((

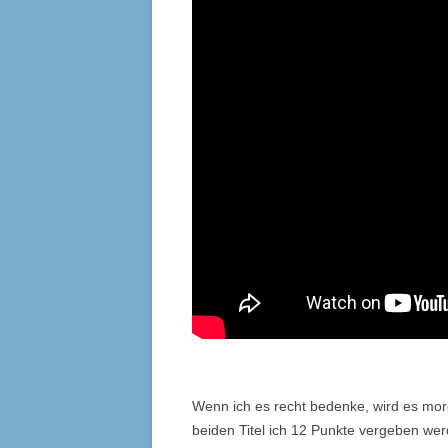
Wenn ich es recht bedenke, wird es mor
beiden Titel ich 12 Punkte vergeben wer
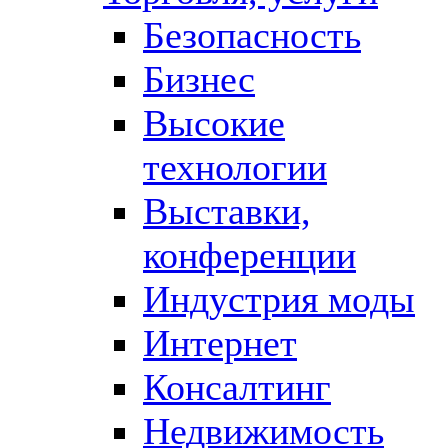
Безопасность
Бизнес
Высокие
технологии
Выставки,
конференции
Индустрия моды
Интернет
Консалтинг
Недвижимость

))

TASK INSTRUCTIONS =
Set down, please, the lines from the line holding "Безопасность" through the final line of the data, exactly and with nothing added.

EXERCISE SOLUTION =
Безопасность
Бизнес
Высокие
технологии
Выставки,
конференции
Индустрия моды
Интернет
Консалтинг
Недвижимость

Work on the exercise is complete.